Yahoo Finance http://finance.yahoo.com/ – this site is good for investment business and financial resource. True for publicly traded stocks and bonds, but Yahoo Finance runs deeper than that, providing information on both public and private companies. The site’s focus is decidedly US-centric, but Yahoo Finance is also a rich resource for looking into international corporate, business and financial research.
Edgar http://searchwww.sec.gov/EDGARFSClient/jsp/EDGAR_MainAccess.jsp – The SEC developed its Electronic Data Gathering Analysis and Retrieval system to facilitate electronic access to company filings — annual reports (10K), quarterly reports (10Q), proxy announcements (14A), registrations, notifications, ownership reports, initial public offerings, and any of the other zillion or so forms collected by the Securities and Exchange Commission.
Alibaba http://www.alibaba.com/ – If you’re looking to buy or sell toys, electronics, clothes, chemicals, machinery, or pretty much anything else that’s part of international commerce, Alibaba is the best place to get started.

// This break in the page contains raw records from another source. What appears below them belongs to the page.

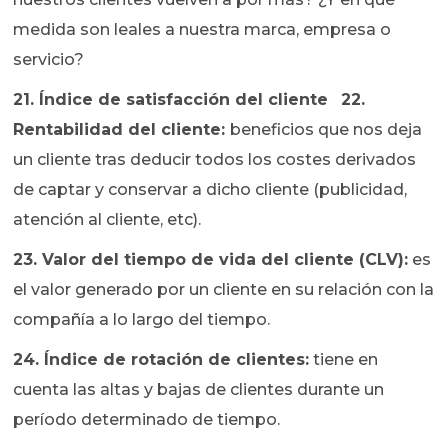
medida son leales a nuestra marca, empresa o
servicio?
21. Índice de satisfacción del cliente
22.
Rentabilidad del cliente:
beneficios que nos deja
un cliente tras deducir todos los costes derivados
de captar y conservar a dicho cliente (publicidad,
atención al cliente, etc).
23. Valor del tiempo de vida del cliente (CLV):
es
el valor generado por un cliente en su relación con la
compañía a lo largo del tiempo.
24. Índice de rotación de clientes:
tiene en
cuenta las altas y bajas de clientes durante un
período determinado de tiempo.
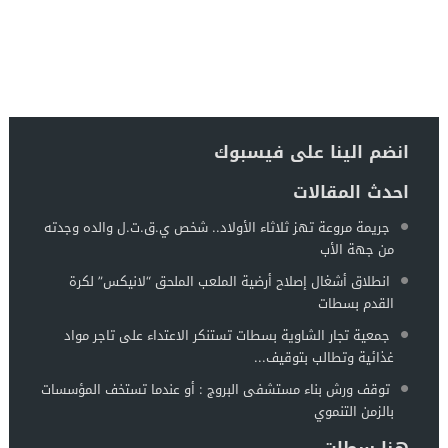
انضم الينا على فيسبوك
احدث المقالات
جريمة مروعة تهز ثلاثاء الأولاد.. شخص ي.ق.ت.ل والده وجدته
من جهة الأب
انطلاق أشغال إصلاح أرضية الملعب الملحق “لانيكس” لكرة
القدم بسطات
جمعية تجار الشاوية بسطات تستنكر الاعتداء على تاجر مواد
غذائية وتطالب بتوقيف...
توقف ورش بناء مستشفى البروج : أو عندما تستخف المؤسسات
بالزمن التنموي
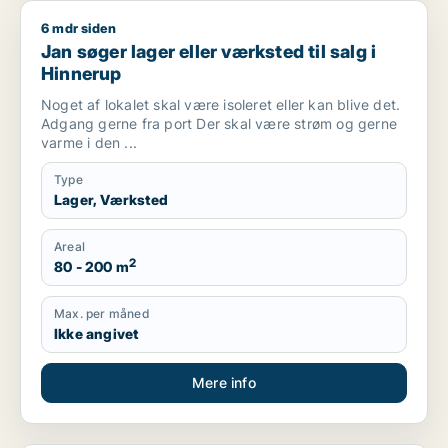
6 mdr siden
Jan søger lager eller værksted til salg i Hinnerup
Jan søger lager eller værksted til salg i
Hinnerup
Noget af lokalet skal være isoleret eller kan blive det.
Adgang gerne fra port Der skal være strøm og gerne
varme i den ...
Type
Lager, Værksted
Areal
2
80 - 200 m
Max. per måned
Ikke angivet
Mere info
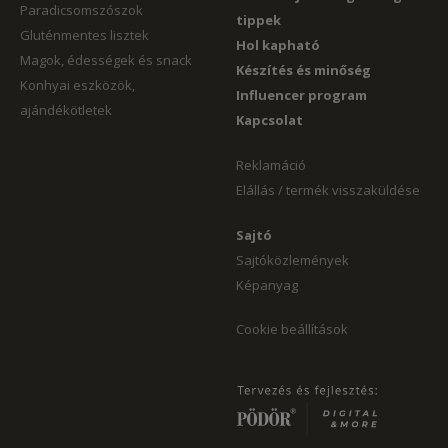
Paradicsomszószok
tippek
Gluténmentes lisztek
Hol kapható
Magok, édességek és snack
Készítés és minőség
Konhyai eszközök,
Influencer program
ajándékötletek
Kapcsolat
Reklamáció
Elállás / termék visszaküldése
Sajtó
Sajtóközlemények
Képanyag
Cookie beállítások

Bureau van Dijk’s Mint – http://mintportal.bvdep.com/version-20111013/portal.serv?product=mintportal If you need to do some quick research on chemical companies in Cambodia, financial firms in Finland, or the insurance industry in India — and if you want this all for free — then BvDEP’s Mint Database is the place to turn. It’s pretty self-explanatory. Select a country or region of the world (or even a grouping like the G8, OECD, or European Union) from the pull-down menu, pick an industry sector — metals, machinery, construction, hotels, etc — and…Click…there’s your list.
Google News – http://news.google.com/ articles covering thousands of newspapers, blogs, magazines and other print and electronic sources. Nor is it only the latest news that’s available. Google News includes an archive search that can take you back through history by accessing the news stories of the past few hundred years.
Accoona – http://www.accoona.com/ gives you free access to some of Dun and Bradstreet’s data on executives, sales employees, etc, and that alone makes it a tremendously useful for tool for business and company research. (When you visit Accoona, make sure to click on “Business” for your search). There’s not a lot to say here, really. Just enter a company name, and with a bit of luck, you’ll get not only a name, address and phone number, but some of that free Dun and Bradstreet data.
ThomasNet – http://www.thomasnet.com/ Thomas Register industrial directories, is the place to turn when you want to find a manufacturer, supplier, or distributor of industrial goods in the US or Canada. This is a true B2B site, designed to link up industrial buyers and sellers. There are more than 650,000 companies listed with ThomasNet, and tens of thousands of product categories to choose from.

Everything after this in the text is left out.